Exercise brief: Copy out the data in full and exactly, passing over the pictures.

(Page segmentation data)
━━━━━━━━
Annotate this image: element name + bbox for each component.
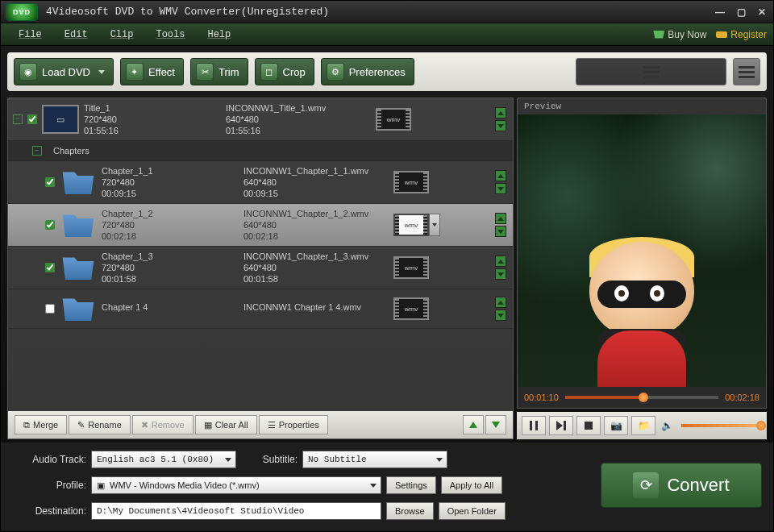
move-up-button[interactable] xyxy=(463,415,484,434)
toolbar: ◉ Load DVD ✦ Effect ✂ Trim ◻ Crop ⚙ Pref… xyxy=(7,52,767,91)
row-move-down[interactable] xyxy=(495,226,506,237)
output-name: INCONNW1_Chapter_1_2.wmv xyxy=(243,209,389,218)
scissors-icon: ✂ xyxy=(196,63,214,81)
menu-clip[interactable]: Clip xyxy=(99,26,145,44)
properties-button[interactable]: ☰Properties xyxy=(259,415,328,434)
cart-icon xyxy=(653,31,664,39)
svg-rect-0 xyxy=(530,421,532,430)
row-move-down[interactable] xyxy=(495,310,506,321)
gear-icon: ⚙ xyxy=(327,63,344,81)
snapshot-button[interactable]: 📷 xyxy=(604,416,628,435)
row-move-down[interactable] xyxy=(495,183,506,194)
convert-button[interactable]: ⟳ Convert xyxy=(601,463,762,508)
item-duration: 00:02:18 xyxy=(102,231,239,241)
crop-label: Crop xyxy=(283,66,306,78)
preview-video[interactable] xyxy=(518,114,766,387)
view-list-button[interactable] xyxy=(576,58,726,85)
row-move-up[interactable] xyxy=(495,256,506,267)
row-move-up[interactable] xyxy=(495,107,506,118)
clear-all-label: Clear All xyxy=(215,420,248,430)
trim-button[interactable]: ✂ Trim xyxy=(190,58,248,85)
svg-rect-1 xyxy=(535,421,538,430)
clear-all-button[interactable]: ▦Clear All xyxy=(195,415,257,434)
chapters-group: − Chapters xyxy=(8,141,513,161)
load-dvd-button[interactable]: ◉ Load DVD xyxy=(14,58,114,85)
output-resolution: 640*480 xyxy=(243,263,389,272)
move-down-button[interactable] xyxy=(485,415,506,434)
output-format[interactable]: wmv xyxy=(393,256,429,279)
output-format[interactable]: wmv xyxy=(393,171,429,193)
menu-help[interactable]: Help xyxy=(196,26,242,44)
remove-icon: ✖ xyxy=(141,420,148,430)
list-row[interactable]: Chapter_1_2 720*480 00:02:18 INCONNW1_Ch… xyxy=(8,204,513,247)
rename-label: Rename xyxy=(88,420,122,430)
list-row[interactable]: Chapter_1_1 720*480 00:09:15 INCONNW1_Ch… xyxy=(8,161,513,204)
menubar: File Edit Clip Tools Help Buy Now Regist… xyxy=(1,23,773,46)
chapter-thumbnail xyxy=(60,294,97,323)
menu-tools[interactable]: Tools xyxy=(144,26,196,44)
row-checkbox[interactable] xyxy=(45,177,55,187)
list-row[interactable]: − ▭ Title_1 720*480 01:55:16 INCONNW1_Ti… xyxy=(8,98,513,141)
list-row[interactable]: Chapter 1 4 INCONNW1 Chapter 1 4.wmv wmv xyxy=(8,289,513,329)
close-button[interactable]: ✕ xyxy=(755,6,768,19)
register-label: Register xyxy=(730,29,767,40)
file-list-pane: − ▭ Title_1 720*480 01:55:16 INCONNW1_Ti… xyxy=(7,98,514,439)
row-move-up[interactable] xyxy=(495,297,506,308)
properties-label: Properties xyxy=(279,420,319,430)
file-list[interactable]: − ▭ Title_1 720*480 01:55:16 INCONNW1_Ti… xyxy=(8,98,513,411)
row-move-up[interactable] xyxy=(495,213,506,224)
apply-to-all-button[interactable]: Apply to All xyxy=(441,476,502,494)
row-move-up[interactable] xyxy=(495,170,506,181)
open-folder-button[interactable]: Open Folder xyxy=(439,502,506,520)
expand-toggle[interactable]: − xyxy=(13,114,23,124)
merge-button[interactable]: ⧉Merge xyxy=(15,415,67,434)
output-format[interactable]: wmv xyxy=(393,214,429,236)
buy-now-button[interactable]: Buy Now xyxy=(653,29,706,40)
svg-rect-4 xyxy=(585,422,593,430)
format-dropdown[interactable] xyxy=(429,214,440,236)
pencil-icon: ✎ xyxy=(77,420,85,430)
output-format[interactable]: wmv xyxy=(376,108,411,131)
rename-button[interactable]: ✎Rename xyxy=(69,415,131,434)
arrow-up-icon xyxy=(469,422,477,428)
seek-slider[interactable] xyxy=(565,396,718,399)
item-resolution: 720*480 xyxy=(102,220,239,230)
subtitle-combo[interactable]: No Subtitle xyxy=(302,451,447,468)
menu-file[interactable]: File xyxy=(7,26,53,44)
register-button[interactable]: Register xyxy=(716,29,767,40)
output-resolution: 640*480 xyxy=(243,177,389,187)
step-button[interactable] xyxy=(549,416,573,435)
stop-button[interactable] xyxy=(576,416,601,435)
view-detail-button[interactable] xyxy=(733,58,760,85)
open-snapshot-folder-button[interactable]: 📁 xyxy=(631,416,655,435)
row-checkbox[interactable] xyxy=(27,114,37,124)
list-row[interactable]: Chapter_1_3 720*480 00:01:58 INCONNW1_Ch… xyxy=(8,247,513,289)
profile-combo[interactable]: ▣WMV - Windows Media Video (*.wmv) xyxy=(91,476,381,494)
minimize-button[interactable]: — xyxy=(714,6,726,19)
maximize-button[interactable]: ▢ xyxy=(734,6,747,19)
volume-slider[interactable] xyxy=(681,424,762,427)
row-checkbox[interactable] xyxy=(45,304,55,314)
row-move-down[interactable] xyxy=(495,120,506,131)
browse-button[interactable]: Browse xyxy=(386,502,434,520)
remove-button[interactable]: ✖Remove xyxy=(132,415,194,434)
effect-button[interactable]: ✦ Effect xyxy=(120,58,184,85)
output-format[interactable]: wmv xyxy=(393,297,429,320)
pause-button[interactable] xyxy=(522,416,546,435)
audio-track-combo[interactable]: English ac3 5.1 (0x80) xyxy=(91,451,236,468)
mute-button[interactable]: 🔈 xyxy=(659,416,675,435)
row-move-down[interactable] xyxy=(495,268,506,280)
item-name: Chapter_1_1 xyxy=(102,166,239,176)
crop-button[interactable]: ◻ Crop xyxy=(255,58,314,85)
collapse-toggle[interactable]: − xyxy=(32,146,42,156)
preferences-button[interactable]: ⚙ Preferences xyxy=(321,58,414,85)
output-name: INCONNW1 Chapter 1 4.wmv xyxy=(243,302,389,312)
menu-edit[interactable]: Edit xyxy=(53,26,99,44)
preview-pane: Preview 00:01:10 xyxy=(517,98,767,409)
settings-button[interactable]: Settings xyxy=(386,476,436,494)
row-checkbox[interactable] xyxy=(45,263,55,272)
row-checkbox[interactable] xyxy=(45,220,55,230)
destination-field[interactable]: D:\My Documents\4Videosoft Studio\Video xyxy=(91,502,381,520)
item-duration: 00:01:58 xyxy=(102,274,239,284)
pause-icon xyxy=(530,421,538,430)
━━━━━━━━
Answer area:
Annotate this image: element name + bbox for each component.
move-up-button[interactable] xyxy=(463,415,484,434)
toolbar: ◉ Load DVD ✦ Effect ✂ Trim ◻ Crop ⚙ Pref… xyxy=(7,52,767,91)
row-move-down[interactable] xyxy=(495,226,506,237)
output-name: INCONNW1_Chapter_1_2.wmv xyxy=(243,209,389,218)
scissors-icon: ✂ xyxy=(196,63,214,81)
menu-clip[interactable]: Clip xyxy=(99,26,145,44)
properties-button[interactable]: ☰Properties xyxy=(259,415,328,434)
cart-icon xyxy=(653,31,664,39)
svg-rect-0 xyxy=(530,421,532,430)
row-move-down[interactable] xyxy=(495,310,506,321)
gear-icon: ⚙ xyxy=(327,63,344,81)
snapshot-button[interactable]: 📷 xyxy=(604,416,628,435)
row-move-down[interactable] xyxy=(495,183,506,194)
convert-button[interactable]: ⟳ Convert xyxy=(601,463,762,508)
item-duration: 00:02:18 xyxy=(102,231,239,241)
crop-label: Crop xyxy=(283,66,306,78)
preview-video[interactable] xyxy=(518,114,766,387)
view-list-button[interactable] xyxy=(576,58,726,85)
row-move-up[interactable] xyxy=(495,256,506,267)
row-move-up[interactable] xyxy=(495,107,506,118)
clear-all-label: Clear All xyxy=(215,420,248,430)
trim-button[interactable]: ✂ Trim xyxy=(190,58,248,85)
svg-rect-1 xyxy=(535,421,538,430)
clear-all-button[interactable]: ▦Clear All xyxy=(195,415,257,434)
chapters-group: − Chapters xyxy=(8,141,513,161)
load-dvd-button[interactable]: ◉ Load DVD xyxy=(14,58,114,85)
output-resolution: 640*480 xyxy=(243,263,389,272)
move-down-button[interactable] xyxy=(485,415,506,434)
output-format[interactable]: wmv xyxy=(393,256,429,279)
output-format[interactable]: wmv xyxy=(393,171,429,193)
menu-help[interactable]: Help xyxy=(196,26,242,44)
remove-icon: ✖ xyxy=(141,420,148,430)
list-row[interactable]: Chapter_1_2 720*480 00:02:18 INCONNW1_Ch… xyxy=(8,204,513,247)
rename-label: Rename xyxy=(88,420,122,430)
list-row[interactable]: Chapter_1_1 720*480 00:09:15 INCONNW1_Ch… xyxy=(8,161,513,204)
menubar: File Edit Clip Tools Help Buy Now Regist… xyxy=(1,23,773,46)
chapter-thumbnail xyxy=(60,294,97,323)
menu-tools[interactable]: Tools xyxy=(144,26,196,44)
row-checkbox[interactable] xyxy=(45,177,55,187)
list-row[interactable]: − ▭ Title_1 720*480 01:55:16 INCONNW1_Ti… xyxy=(8,98,513,141)
list-row[interactable]: Chapter 1 4 INCONNW1 Chapter 1 4.wmv wmv xyxy=(8,289,513,329)
close-button[interactable]: ✕ xyxy=(755,6,768,19)
register-label: Register xyxy=(730,29,767,40)
file-list-pane: − ▭ Title_1 720*480 01:55:16 INCONNW1_Ti… xyxy=(7,98,514,439)
row-move-up[interactable] xyxy=(495,297,506,308)
properties-label: Properties xyxy=(279,420,319,430)
file-list[interactable]: − ▭ Title_1 720*480 01:55:16 INCONNW1_Ti… xyxy=(8,98,513,411)
row-move-up[interactable] xyxy=(495,213,506,224)
apply-to-all-button[interactable]: Apply to All xyxy=(441,476,502,494)
row-move-up[interactable] xyxy=(495,170,506,181)
open-folder-button[interactable]: Open Folder xyxy=(439,502,506,520)
expand-toggle[interactable]: − xyxy=(13,114,23,124)
merge-button[interactable]: ⧉Merge xyxy=(15,415,67,434)
output-format[interactable]: wmv xyxy=(393,214,429,236)
buy-now-button[interactable]: Buy Now xyxy=(653,29,706,40)
svg-rect-4 xyxy=(585,422,593,430)
format-dropdown[interactable] xyxy=(429,214,440,236)
pencil-icon: ✎ xyxy=(77,420,85,430)
output-format[interactable]: wmv xyxy=(376,108,411,131)
rename-button[interactable]: ✎Rename xyxy=(69,415,131,434)
arrow-up-icon xyxy=(469,422,477,428)
seek-slider[interactable] xyxy=(565,396,718,399)
item-resolution: 720*480 xyxy=(102,220,239,230)
subtitle-combo[interactable]: No Subtitle xyxy=(302,451,447,468)
menu-file[interactable]: File xyxy=(7,26,53,44)
register-button[interactable]: Register xyxy=(716,29,767,40)
output-resolution: 640*480 xyxy=(243,177,389,187)
step-button[interactable] xyxy=(549,416,573,435)
stop-button[interactable] xyxy=(576,416,601,435)
view-detail-button[interactable] xyxy=(733,58,760,85)
open-snapshot-folder-button[interactable]: 📁 xyxy=(631,416,655,435)
row-checkbox[interactable] xyxy=(27,114,37,124)
list-row[interactable]: Chapter_1_3 720*480 00:01:58 INCONNW1_Ch… xyxy=(8,247,513,289)
profile-combo[interactable]: ▣WMV - Windows Media Video (*.wmv) xyxy=(91,476,381,494)
minimize-button[interactable]: — xyxy=(714,6,726,19)
maximize-button[interactable]: ▢ xyxy=(734,6,747,19)
volume-slider[interactable] xyxy=(681,424,762,427)
row-checkbox[interactable] xyxy=(45,304,55,314)
row-move-down[interactable] xyxy=(495,120,506,131)
browse-button[interactable]: Browse xyxy=(386,502,434,520)
remove-button[interactable]: ✖Remove xyxy=(132,415,194,434)
effect-button[interactable]: ✦ Effect xyxy=(120,58,184,85)
output-format[interactable]: wmv xyxy=(393,297,429,320)
pause-button[interactable] xyxy=(522,416,546,435)
audio-track-combo[interactable]: English ac3 5.1 (0x80) xyxy=(91,451,236,468)
mute-button[interactable]: 🔈 xyxy=(659,416,675,435)
row-move-down[interactable] xyxy=(495,268,506,280)
item-name: Chapter_1_1 xyxy=(102,166,239,176)
crop-button[interactable]: ◻ Crop xyxy=(255,58,314,85)
collapse-toggle[interactable]: − xyxy=(32,146,42,156)
preferences-button[interactable]: ⚙ Preferences xyxy=(321,58,414,85)
output-name: INCONNW1 Chapter 1 4.wmv xyxy=(243,302,389,312)
menu-edit[interactable]: Edit xyxy=(53,26,99,44)
preview-pane: Preview 00:01:10 xyxy=(517,98,767,409)
settings-button[interactable]: Settings xyxy=(386,476,436,494)
row-checkbox[interactable] xyxy=(45,263,55,272)
row-checkbox[interactable] xyxy=(45,220,55,230)
destination-field[interactable]: D:\My Documents\4Videosoft Studio\Video xyxy=(91,502,381,520)
item-duration: 00:01:58 xyxy=(102,274,239,284)
pause-icon xyxy=(530,421,538,430)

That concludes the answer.